Un appel en faveur de la candidature de Jean-Luc Mélenchon pour la présidentielle a recueilli plus de 1400 signatures de militants communistes. Les débats que tu as précédemment évoqués se recoupent-ils avec celui sur les scrutins et les candidatures pour 2017 ?
Ne tournons pas autour du pot, aujourd’hui la candidature de Jean-Luc Mélenchon est une candidature sérieuse, elle semble rassembler l’essentiel de ceux qui, dans le peuple, veulent une alternative à gauche. Jean-Luc Mélenchon semble récolter les fruits de son opposition sans ambiguïté à François Hollande. Mais sa candidature pose une série de problèmes qu’il va falloir affronter.

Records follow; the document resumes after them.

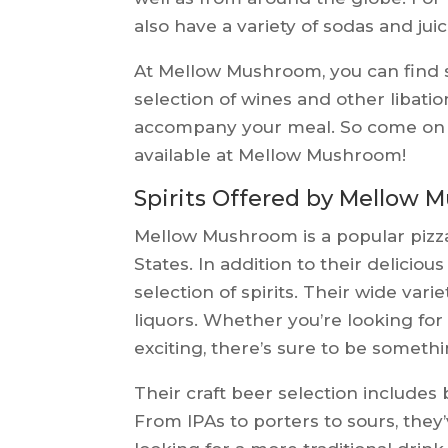
also have a variety of sodas and jui
At Mellow Mushroom, you can find s
selection of wines and other libatio
accompany your meal. So come on d
available at Mellow Mushroom!
Spirits Offered by Mellow
Mellow Mushroom is a popular pizz
States. In addition to their deliciou
selection of spirits. Their wide varie
liquors. Whether you’re looking fo
exciting, there’s sure to be somethi
Their craft beer selection includes
From IPAs to porters to sours, they’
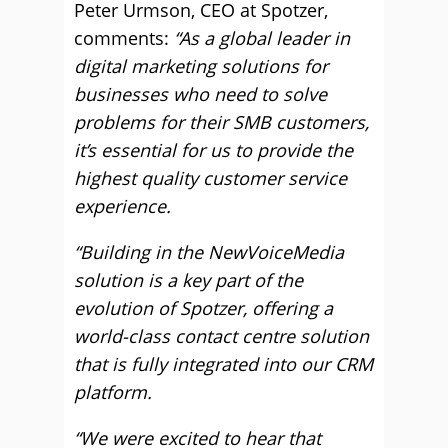
Peter Urmson, CEO at Spotzer,
comments:
“As a global leader in
digital marketing solutions for
businesses who need to solve
problems for their SMB customers,
it’s essential for us to provide the
highest quality customer service
experience.
“Building in the NewVoiceMedia
solution is a key part of the
evolution of Spotzer, offering a
world-class contact centre solution
that is fully integrated into our CRM
platform.
“We were excited to hear that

Je ne crois pas, par exemple, à un lien direct entre un-e- candidat-e- et le peuple. Je ne suis pas plus pour un rassemblement centralisé que je ne suis pour la centralisation du PCF ! Je ne pense pas non plus que la gauche ait disparu et le discours qui évite ce mot n’est pas plus productif que celui du PCF qui met cette dernière à toutes les sauces. Il va donc falloir des gestes de part et d’autre, c’est-à-dire de ceux qui veulent construire une alternative et revenir à l’esprit du Front de gauche : alternative, rassemblement majoritaire, lutte contre l’hégémonie du PS et fonctionnement décartellisé. Pour cela, il faut un processus collectif qui ne peut pas être celui de primaires. En ce qui concerne le PCF, il faut qu’il clarifie sa position sur le PS, qu’il affirme la nécessité incontournable d’une candidature commune à la gauche du PS et qu’elle doit se construire sur la base de la réactualisation du programme L’Humain d’abord. Pour sa part Jean-Luc Mélenchon doit dire qu’il veut aussi un processus collectif qui ne peut être que différent d’un ralliement à sa candidature. D’ailleurs, il ne l’obtiendrait pas du PCF et qu’il le veuille ou non, cela ne ferait qu’handicaper son projet, surtout si face au PS les candidatures à sa gauche se multipliaient. Tout cela peut paraitre aujourd’hui impossible mais en politique on en a vu d’autres et encore une fois, ce qui se passe en Espagne entre Podemos et IU démontre l’inverse. Si ces différentes conditions sont réunies, nous trouverons les mots et les formes du rassemblement.
Entretien réalisé par Gilles Alfonsi, le 19 mai 2016. Publié sur le site de Cerises.